Foto: DW/L. da Conceição
Edifício milionário
Este edifício custou à edilidade mais de 40 milhões de meticais (acima de 500 mil euros), sem contar com os equipamentos novos - cadeiras, secretárias ou computadores. Alguns empreiteiros acham estranho que tenha custado tanto dinheiro, porque o material de construção foi adquirido na região. Em resposta, o município justifica os custos com a necessidade de garantir o conforto dos funcionários.
Foto: DW/L. da Conceição
Adjudicações continuam
O município de Massinga continua a adjudicar novas empreitadas apesar de muitas obras não terem terminado. Vários residentes dizem-se enganados pelo edil, Clemente Boca, por não cumprir as promessas eleitorais.
Foto: DW/L. da Conceição
Campo por melhorar
Todos os anos, a Assembleia Municipal de Massinga aprova dinheiro para melhorar este campo de futebol, mas o campo continua a degradar-se. Segundo membros da assembleia, o dinheiro "sai" dos cofres públicos, mas nada muda e os jogadores "sempre reclamam". Em cinco anos, terão sido gastos 30 mil meticais (cerca de 400 euros).
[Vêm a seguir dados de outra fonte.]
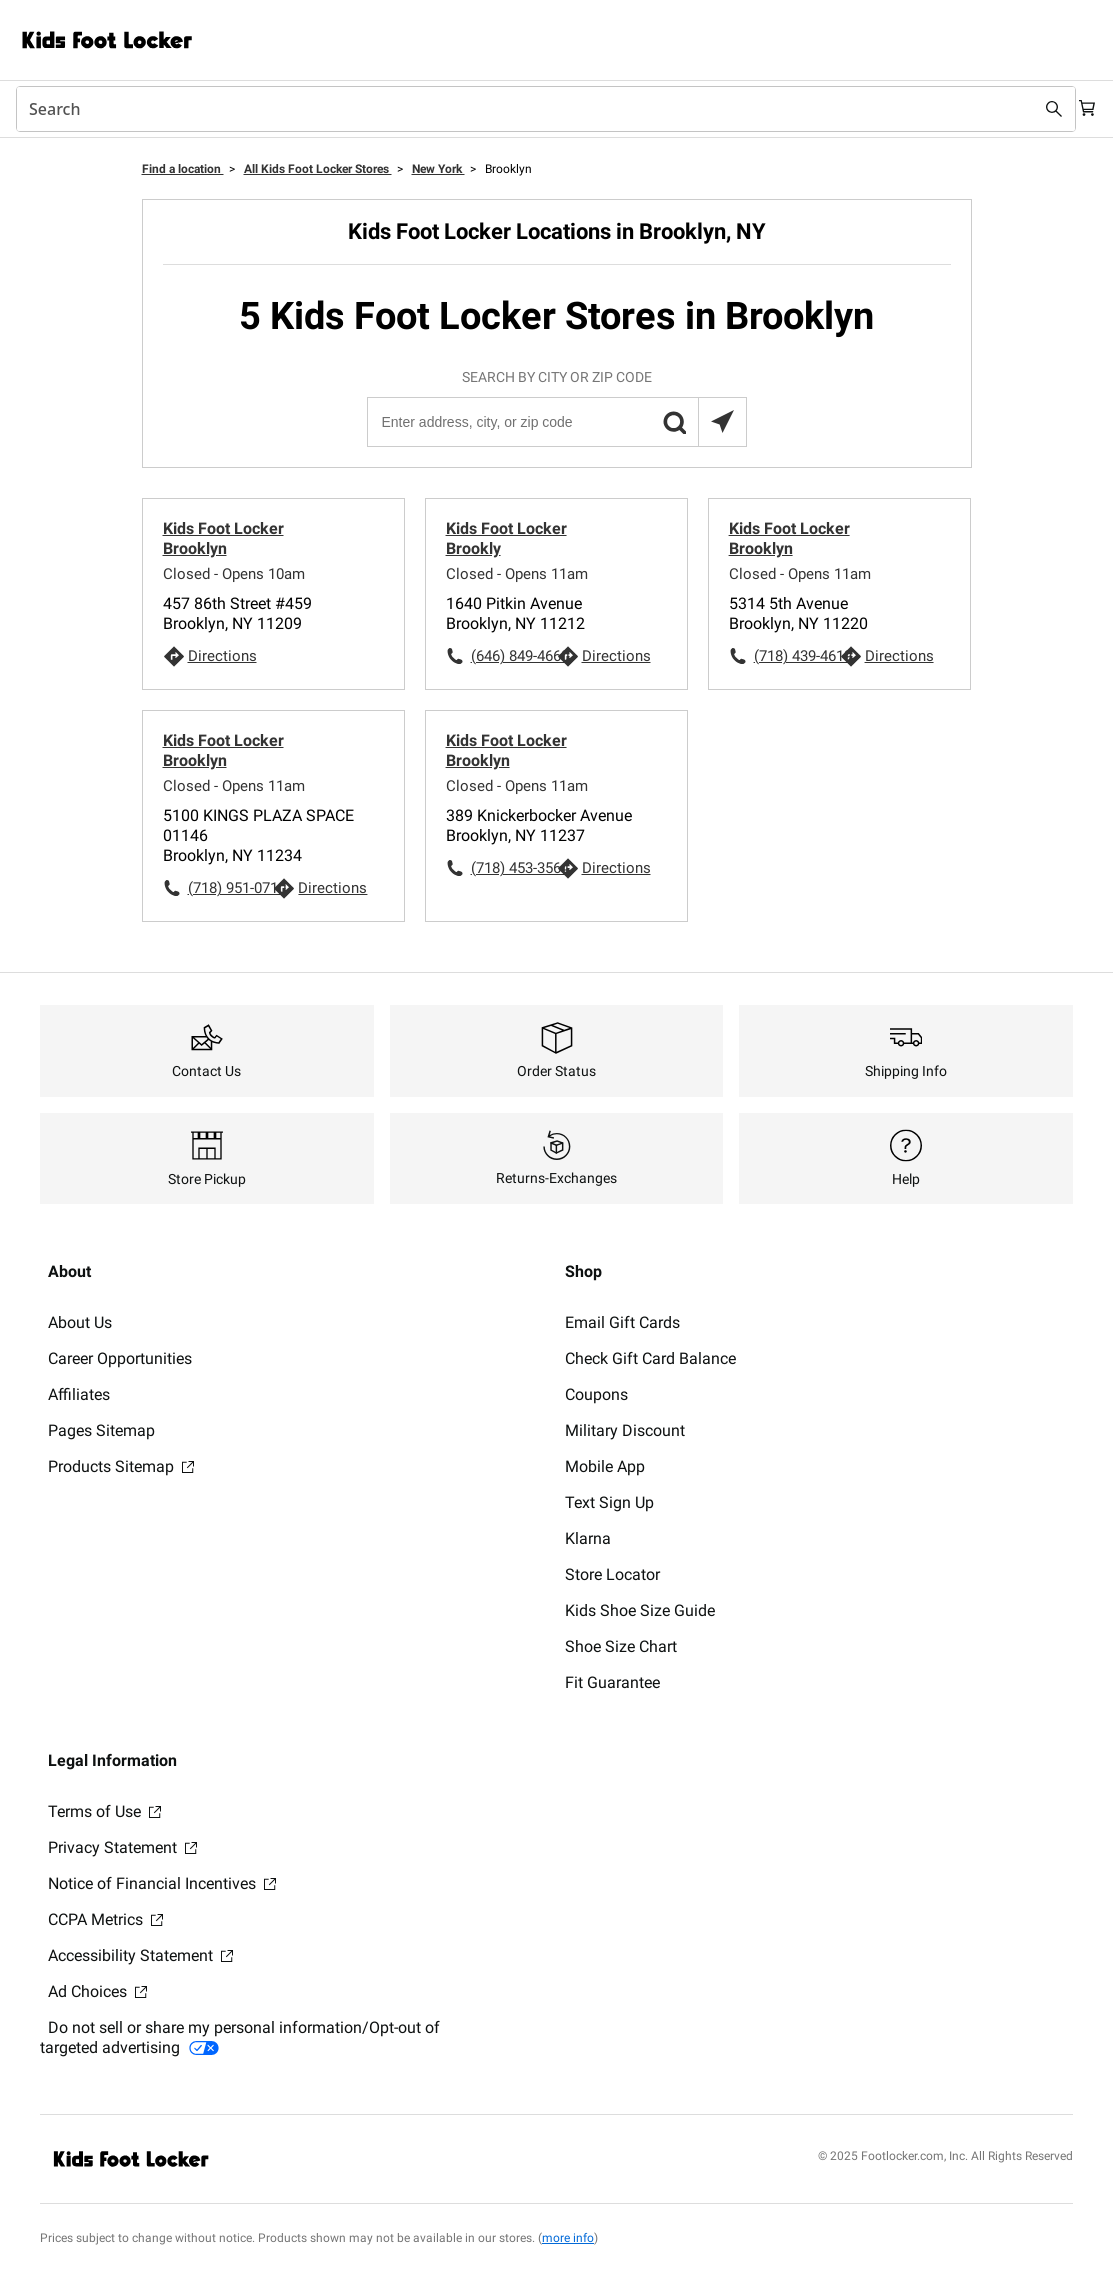  What do you see at coordinates (1035, 109) in the screenshot?
I see `[Search submit]` at bounding box center [1035, 109].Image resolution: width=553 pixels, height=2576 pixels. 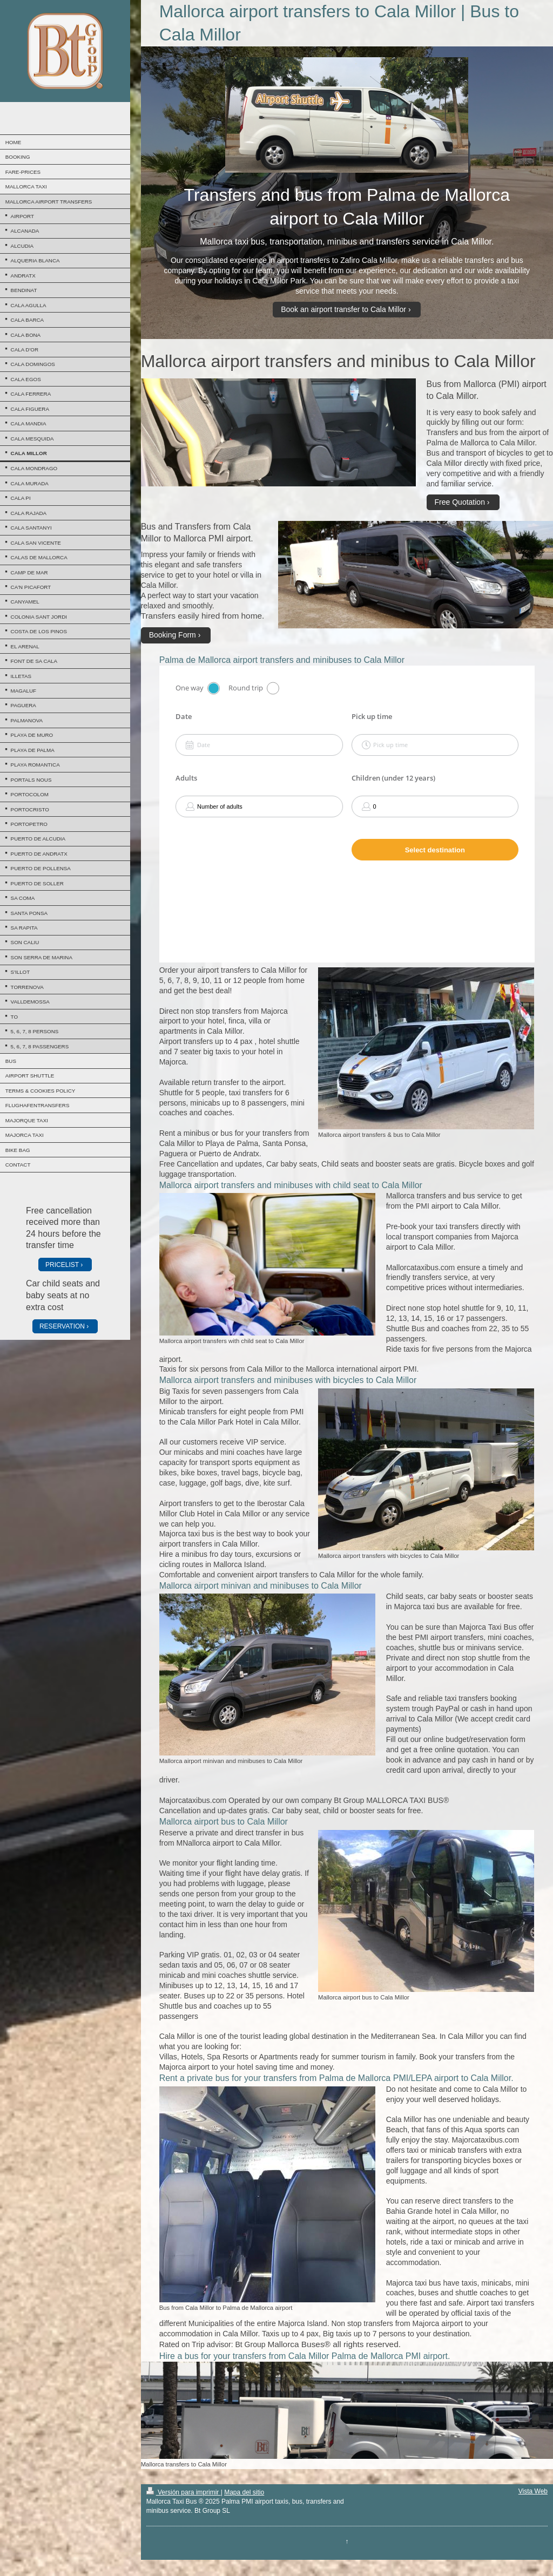 I want to click on PRICELIST, so click(x=62, y=1265).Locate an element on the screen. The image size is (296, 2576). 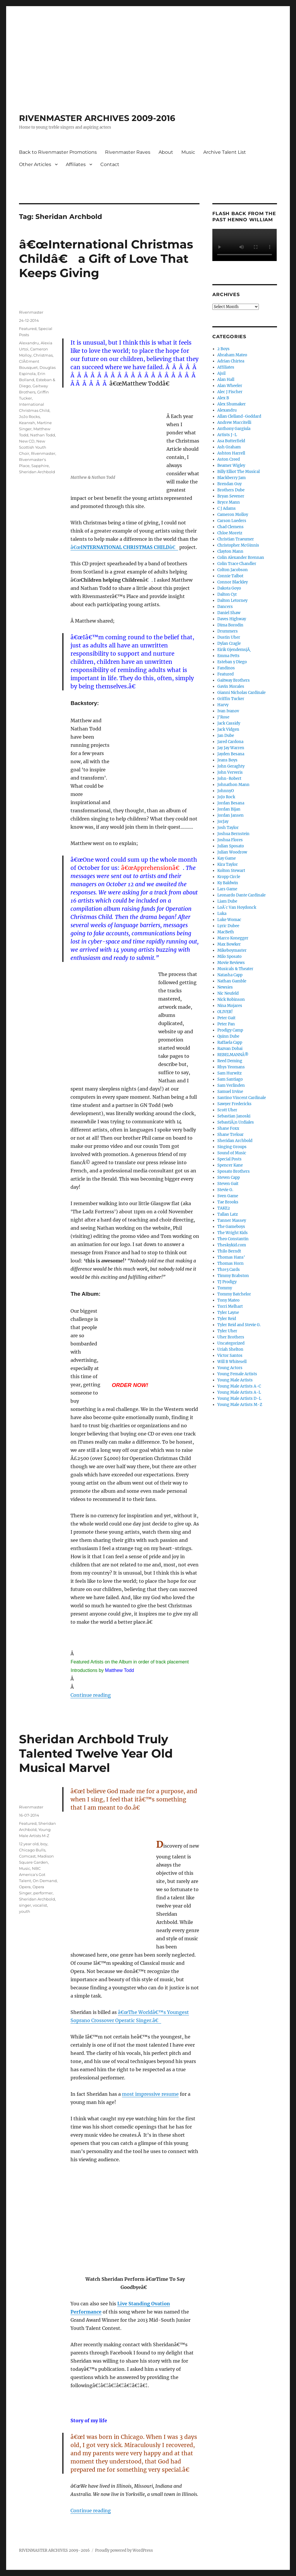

Nem o edil, nem os gestores do campo dizem o que foi feito ao dinheiro.
Foto: DW/L. da Conceição
"Fazemos sozinhos"
Devido à demora na construção de mercados e bancas, os residentes da vila de Massinga têm feito melhorias por conta própria, para manterem os seus produtos em boas condições. Questionados pela DW, os vendedores disseram que preferem "fazer sozinhos", porque se esperarem pelo município nunca sairão "do sol, da chuva e da poeira".